Pentesting as a Career

peacock_6633

I am audit and compliance professional who wants to move to a career as a pen tester.

I recently passed GSEC, have some experience in IT Auditing. Currently I have subscription for Cybrary and TryHackMe. Can someone help me understand how do I land my first role as pen tester?

How do I really sell my resume for entry level roles?

UnixGuy

you need to start working on learning pentesting if your free time, get certs like eLearnSecurity, OSCP, etc... and start working on hacking labs

It's a skill that you need to build, it takes dedication, passion, and continuous work. You can highlight all of that in your CV

Start networking and going to events such as B-Sides, OWASP, conferences, etc. Show interest and approach people, ask for help

JDMurray

There are several types of pentesting: application, network, device (IoT), and human (social engineering). Decide what area you will begin with and how you might specialize (such as how to pentest .NET Web applications running on Microsoft Web servers).

Read the posts here on TE about the various pentesting certs.
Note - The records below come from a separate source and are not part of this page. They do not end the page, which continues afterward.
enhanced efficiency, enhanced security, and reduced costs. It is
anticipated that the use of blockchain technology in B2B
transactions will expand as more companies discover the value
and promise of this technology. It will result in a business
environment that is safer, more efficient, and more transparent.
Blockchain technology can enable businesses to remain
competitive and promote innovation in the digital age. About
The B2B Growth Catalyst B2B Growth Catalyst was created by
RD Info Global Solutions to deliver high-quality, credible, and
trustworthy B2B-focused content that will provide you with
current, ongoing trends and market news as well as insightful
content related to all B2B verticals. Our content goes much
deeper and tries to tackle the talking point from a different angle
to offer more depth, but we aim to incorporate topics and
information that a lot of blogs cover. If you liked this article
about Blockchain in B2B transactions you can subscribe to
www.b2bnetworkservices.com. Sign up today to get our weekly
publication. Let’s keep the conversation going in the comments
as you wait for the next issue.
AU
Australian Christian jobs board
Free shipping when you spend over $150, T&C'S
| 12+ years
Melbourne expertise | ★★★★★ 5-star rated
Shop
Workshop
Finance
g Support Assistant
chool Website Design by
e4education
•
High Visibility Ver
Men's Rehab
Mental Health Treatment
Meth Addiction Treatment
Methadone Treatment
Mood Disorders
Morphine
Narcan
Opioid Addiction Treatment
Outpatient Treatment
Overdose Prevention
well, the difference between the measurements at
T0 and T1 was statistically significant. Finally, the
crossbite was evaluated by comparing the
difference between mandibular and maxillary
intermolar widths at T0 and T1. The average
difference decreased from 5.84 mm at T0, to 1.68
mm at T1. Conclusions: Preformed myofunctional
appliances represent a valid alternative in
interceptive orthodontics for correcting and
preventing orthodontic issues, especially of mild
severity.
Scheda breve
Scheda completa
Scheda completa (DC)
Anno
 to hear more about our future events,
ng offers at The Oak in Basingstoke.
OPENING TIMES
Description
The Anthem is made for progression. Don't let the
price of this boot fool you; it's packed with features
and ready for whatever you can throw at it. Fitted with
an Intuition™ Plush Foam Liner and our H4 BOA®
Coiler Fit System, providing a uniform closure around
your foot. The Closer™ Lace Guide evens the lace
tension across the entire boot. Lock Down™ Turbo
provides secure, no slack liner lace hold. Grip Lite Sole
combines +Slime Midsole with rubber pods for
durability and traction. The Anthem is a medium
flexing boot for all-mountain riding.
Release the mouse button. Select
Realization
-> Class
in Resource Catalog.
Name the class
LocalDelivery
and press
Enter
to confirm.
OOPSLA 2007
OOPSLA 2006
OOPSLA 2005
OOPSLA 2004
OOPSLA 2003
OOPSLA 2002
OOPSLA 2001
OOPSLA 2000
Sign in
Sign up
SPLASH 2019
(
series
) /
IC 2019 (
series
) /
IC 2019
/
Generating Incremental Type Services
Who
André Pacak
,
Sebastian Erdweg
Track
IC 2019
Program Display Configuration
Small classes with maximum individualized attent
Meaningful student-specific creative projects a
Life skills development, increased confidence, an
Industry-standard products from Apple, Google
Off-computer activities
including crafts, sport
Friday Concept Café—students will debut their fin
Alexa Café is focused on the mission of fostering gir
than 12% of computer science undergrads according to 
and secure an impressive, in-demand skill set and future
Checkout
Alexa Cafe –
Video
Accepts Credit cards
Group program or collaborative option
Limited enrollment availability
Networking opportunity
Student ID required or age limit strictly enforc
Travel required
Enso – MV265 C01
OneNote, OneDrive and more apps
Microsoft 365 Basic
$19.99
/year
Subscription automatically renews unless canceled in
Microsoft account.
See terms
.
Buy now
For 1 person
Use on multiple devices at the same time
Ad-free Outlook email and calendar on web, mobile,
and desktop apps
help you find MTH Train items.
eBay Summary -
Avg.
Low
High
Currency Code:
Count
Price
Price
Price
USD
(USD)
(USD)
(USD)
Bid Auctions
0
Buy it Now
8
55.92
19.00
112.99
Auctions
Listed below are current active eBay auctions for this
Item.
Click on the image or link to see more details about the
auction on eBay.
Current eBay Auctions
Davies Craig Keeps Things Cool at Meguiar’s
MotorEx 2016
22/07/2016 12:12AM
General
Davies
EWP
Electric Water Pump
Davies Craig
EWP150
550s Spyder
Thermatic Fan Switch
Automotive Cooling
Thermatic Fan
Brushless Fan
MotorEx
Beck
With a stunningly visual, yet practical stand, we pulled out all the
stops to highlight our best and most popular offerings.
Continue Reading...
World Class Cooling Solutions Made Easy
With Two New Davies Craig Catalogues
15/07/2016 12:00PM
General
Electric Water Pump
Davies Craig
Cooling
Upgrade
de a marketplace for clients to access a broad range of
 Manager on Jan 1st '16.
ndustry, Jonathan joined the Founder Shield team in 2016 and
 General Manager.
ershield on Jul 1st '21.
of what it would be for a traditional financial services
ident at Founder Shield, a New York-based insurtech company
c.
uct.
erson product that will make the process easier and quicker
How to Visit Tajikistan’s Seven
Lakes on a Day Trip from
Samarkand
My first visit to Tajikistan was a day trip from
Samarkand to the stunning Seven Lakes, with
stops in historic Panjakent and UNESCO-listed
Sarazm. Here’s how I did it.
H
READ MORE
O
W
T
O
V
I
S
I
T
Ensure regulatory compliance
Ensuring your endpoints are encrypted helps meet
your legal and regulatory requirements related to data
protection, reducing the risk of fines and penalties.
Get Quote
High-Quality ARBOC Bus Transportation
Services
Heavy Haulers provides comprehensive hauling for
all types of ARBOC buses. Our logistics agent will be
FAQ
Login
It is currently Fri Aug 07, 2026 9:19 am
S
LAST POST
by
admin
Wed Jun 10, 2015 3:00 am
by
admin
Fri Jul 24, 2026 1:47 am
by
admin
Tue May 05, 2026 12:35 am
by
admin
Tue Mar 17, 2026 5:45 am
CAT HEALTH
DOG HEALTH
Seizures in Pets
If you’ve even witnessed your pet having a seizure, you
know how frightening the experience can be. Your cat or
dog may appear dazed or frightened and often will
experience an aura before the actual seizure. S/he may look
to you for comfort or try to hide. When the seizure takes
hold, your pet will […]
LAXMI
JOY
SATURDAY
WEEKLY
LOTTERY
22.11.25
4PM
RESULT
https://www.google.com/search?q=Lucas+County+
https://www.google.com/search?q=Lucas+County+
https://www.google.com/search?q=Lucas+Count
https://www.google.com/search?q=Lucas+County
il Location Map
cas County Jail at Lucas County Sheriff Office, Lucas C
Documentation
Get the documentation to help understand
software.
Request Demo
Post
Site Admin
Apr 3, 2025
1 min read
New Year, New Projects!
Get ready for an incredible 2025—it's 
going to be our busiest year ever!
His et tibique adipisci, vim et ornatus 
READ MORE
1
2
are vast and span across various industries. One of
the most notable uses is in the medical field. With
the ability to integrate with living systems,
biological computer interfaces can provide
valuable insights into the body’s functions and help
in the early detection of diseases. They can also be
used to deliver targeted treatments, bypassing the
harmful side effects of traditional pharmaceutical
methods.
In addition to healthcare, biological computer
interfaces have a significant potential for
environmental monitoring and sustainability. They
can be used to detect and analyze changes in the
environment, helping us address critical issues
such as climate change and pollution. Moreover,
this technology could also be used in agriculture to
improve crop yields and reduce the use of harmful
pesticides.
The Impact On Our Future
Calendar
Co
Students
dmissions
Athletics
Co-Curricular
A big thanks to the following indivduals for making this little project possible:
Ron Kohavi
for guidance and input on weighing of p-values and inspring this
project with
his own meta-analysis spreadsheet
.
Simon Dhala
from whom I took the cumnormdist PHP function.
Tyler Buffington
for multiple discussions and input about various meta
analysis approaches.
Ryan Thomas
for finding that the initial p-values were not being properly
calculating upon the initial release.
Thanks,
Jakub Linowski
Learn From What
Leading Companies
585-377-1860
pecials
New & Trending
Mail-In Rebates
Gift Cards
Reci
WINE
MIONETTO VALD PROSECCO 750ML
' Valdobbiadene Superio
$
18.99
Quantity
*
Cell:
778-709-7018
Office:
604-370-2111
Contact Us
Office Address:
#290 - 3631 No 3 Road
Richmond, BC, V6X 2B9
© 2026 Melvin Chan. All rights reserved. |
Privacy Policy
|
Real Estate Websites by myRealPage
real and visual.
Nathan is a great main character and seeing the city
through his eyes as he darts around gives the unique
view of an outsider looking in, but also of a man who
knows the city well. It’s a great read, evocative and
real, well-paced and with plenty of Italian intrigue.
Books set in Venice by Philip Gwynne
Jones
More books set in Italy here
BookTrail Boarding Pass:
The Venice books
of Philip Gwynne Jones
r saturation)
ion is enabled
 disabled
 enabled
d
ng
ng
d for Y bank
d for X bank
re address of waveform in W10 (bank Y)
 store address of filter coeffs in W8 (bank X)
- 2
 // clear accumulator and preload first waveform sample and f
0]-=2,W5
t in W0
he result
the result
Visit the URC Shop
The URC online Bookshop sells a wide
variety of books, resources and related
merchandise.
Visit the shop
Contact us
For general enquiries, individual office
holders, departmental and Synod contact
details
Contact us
Studying for certs is a good way to learn, but as @UnixGuy pointed out, you will also need to practice, practice practice on your home lab to learn how to actually pentest.

Learn all of the attack tactics in the MITRE ATT&CK framework. Pentesting is about finding and (possibly) exploiting vulnerabilities, which requires you to behave like a "bad agent." ATT&CK shows you how the badness gets in.

Learn the business and legal side of pentesting. Although you may be pentesting for an employer, you still need to know the rules to play by them. Have a look at the pentesting frameworks available.

And finally, documentation, documentation, documentation. If you aren't documenting what you are doing and finding then you aren't pentesting.

peacock_6633

JDMurray said:

There are several types of pentesting: application, network, device (IoT), and human (social engineering). Decide what area you will begin with and how you might specialize (such as how to pentest .NET Web applications running on Microsoft Web servers).

Read the posts here on TE about the various pentesting certs. Studying for certs is a good way to learn, but as @UnixGuy pointed out, you will also need to practice, practice practice on your home lab to learn how to actually pentest.

Learn all of the attack tactics in the MITRE ATT&CK framework. Pentesting is about finding and (possibly) exploiting vulnerabilities, which requires you to behave like a "bad agent." ATT&CK shows you how the badness gets in.

Learn the business and legal side of pentesting. Although you may be pentesting for an employer, you still need to know the rules to play by them. Have a look at the pentesting frameworks available.

And finally, documentation, documentation, documentation. If you aren't documenting what you are doing and finding then you aren't pentesting.

Thank you for in-depth response. At this time I really don't know what I like, e.g. whether I want to go into network pentesting or IoT or social engineering. As for labs, I occasionally do TryHackMe challenges but still finding them a bit tough.

JDMurray

You need to get in with a crowd of like-minded people to best learn something complex, complicated, and new. You not only learn from the skills of others but also receive encouragement and inspiration to study and practice harder. Find yourself a meet-up of local pentesters and go from there.

peacock_6633

JDMurray said:

You need to get in with a crowd of like-minded people to best learn something complex, complicated, and new. You not only learn from the skills of others but also receive encouragement and inspiration to study and practice harder. Find yourself a meet-up of local pentesters and go from there.

Let me see what I can find locally. Thank you for the idea.